In het zorgprestatiemodel is niet meer de diagnose leidend, maar de consulten, verblijfssituatie en het niveau van de zorg(verlener). Belangrijk is dat de ‘indirecte tijd’ wordt verdisconteerd in de prestatie. Dit neemt veel administratief werk uit handen, vooral bij tbs-klinieken.
De tijd zal anders worden geregistreerd. Bij dbc’s is dat een ‘tot’-grens, wat er nu toe leidt dat een deel van de behandelaren meer tijd registreren voor een hogere declaratie. Daarom heeft de NZa besloten een zogeheten ‘vanaf’-grens aan te brengen.
Vrijgevestigd?
De nieuwe manier van bekostigen zal ook elke vrijgevestigde ggz-behandelaar gaan raken: u werkt dan niet meer met producten en/of dbc’s, maar met prestaties in de vorm van (meestal) consulten.
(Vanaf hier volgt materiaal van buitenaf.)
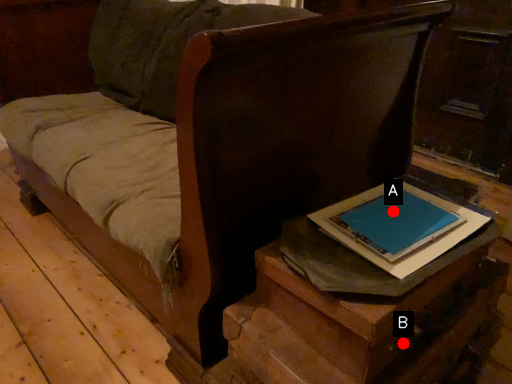 Question: Two points are circled on the image, labeled by A and B beside each circle. Which of the following is the closest to the observer?

Choices:
 (A) A is closer
 (B) B is closer

Answer: (B)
Het is verstandig daarom op tijd te gaan werken met een elektronisch patiëntendossier (epd). Lees hier waarom
Komt het onderscheid tussen basis-ggz en gespecialiseerde ggz helemaal te vervallen?
Voor basis-ggz en gespecialiseerde ggz gelden dezelfde prestaties. De NZa zal waarschijnlijk wel gaan bepalen dat de prestaties die voor basis-ggz in rekening worden gebracht een ‘zorglabel’ moeten meekrijgen. De basis-ggz zal dus voor zorgverlener, patiënt en zorgverzekeraar wel herkenbaar blijven. Het is niet uit te sluiten dat zorgverzekeraars voor gecontracteerde basis-ggz afspraken met zorgaanbieders zullen willen maken. Dit staat echter los van het zorgprestatiemodel.
Werkt u in de generalistische basis-ggz? Schrijf directe én indirecte tijd in 2021
Op 1 januari 2022 wordt het nieuwe zorgprestatiemodel ingevoerd. Alle behandelingen (producten en dbc’s) die niet in 2021 zijn afgerond, worden op die datum afgekapt en in administratieve zin afgesloten. Als afsluitreden kunt u ‘overgang naar zorgprestatiemodel’ gebruiken. U kunt deze producten en dbc’s per die datum declareren bij de zorgverzekeraar of de patiënt. Het resterende deel van de behandeling dat in 2022 plaatsvindt, declareert u in 2022 volgens het nieuwe zorgprestatiemodel.
De behandelingen die op 31 december 2021 nog niet zijn afgerond, sluit u met de afsluitreden ‘overgang naar het zorgprestatiemodel’. Deze zorgtrajecten worden dus niet gedeclareerd op basis van het eerder vastgestelde patiëntprofiel: eenmalig is het aantal werkelijk bestede minuten directe en indirecte tijd bepalend voor het product waar het zorgtraject in zal vallen en dat u dus vervolgens kunt declareren.
Daarom is het belangrijk dat u dit jaar – in ieder geval van de behandelingen die niet zijn afgerond op 31 december 2021– de bestede directe én indirecte tijd goed bijhoudt en registreert, zodat deze zorgtrajecten straks met het juiste product zullen matchen.